In July, 2006, I returned to the editor's side of the desk, this time at WildStorm in San Diego. I worked on a crazy range of projects there—everything from Wildcats and The Authority to Fringe and Starcraft to Scooby-Doo and Looney Tunes. There are almost too many highlights to pick out, but if forced, I reckon I'd say I'm especially proud of the North 40 series and the original graphic novel a god somewhere.

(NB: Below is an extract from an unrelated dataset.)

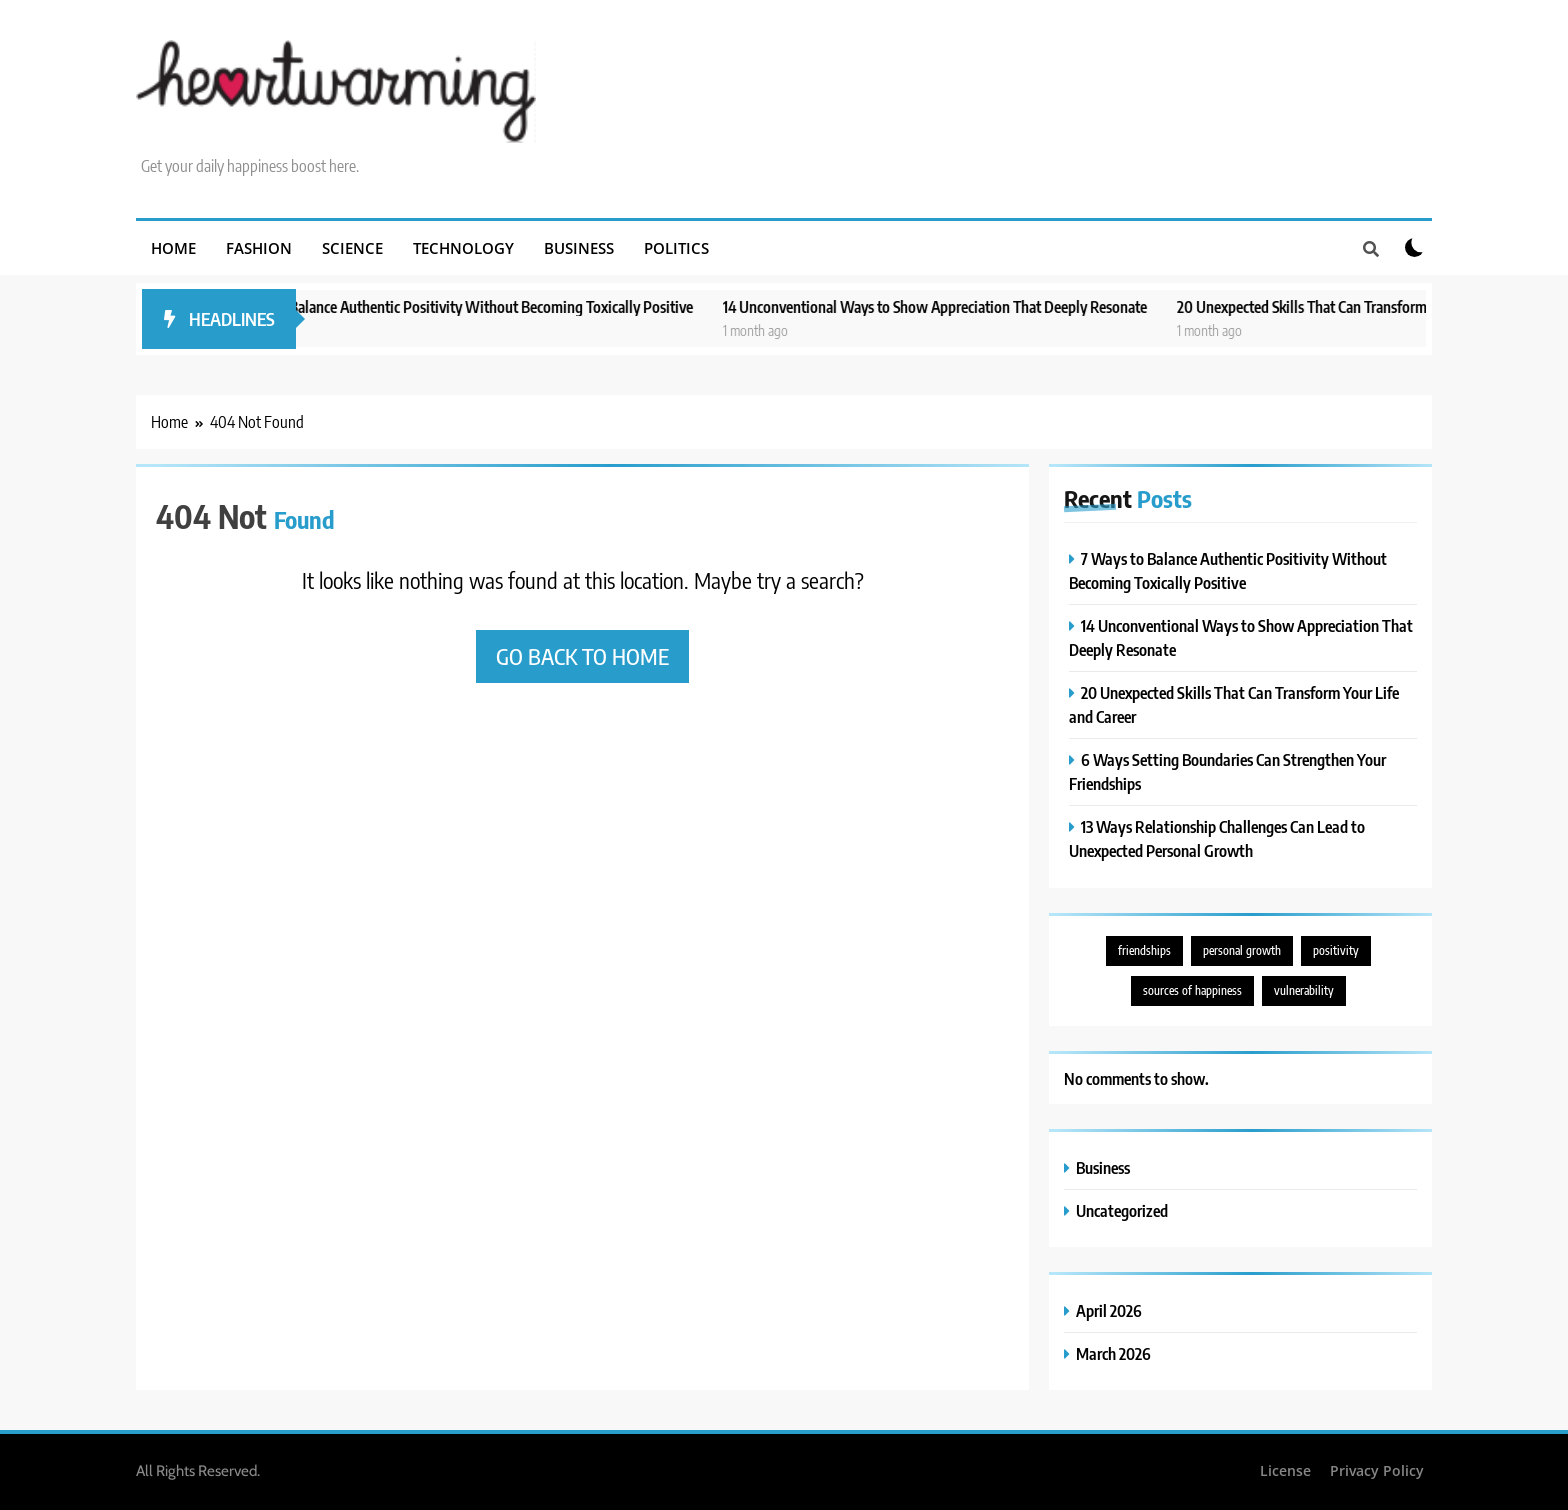 The width and height of the screenshot is (1568, 1510). What do you see at coordinates (1242, 950) in the screenshot?
I see `personal growth [personal growth (3 items)]` at bounding box center [1242, 950].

In December 2010, DC Comics shuttered WildStorm, and I returned to freelancing. I wrote music reviews for AARP and beginning novels for Disney, an original YA novel, and helped create a new Batgirl with the brilliant Annie Wu. I've worked with Liquid Comics on several different projects, and I'm the writer of Truckus Maximus, an original graphic novel published by First Second Books. I'm also the author of Batman: Kings of Fear, illustrated by Kelley Jones the great and terrible. Kelley and I also have a creator-owned series for Image Comics. And then, of course, there's Uncivil War and Game Over. And because all that's not nearly enough, I also do a lot of writing about music at Reason to Believe.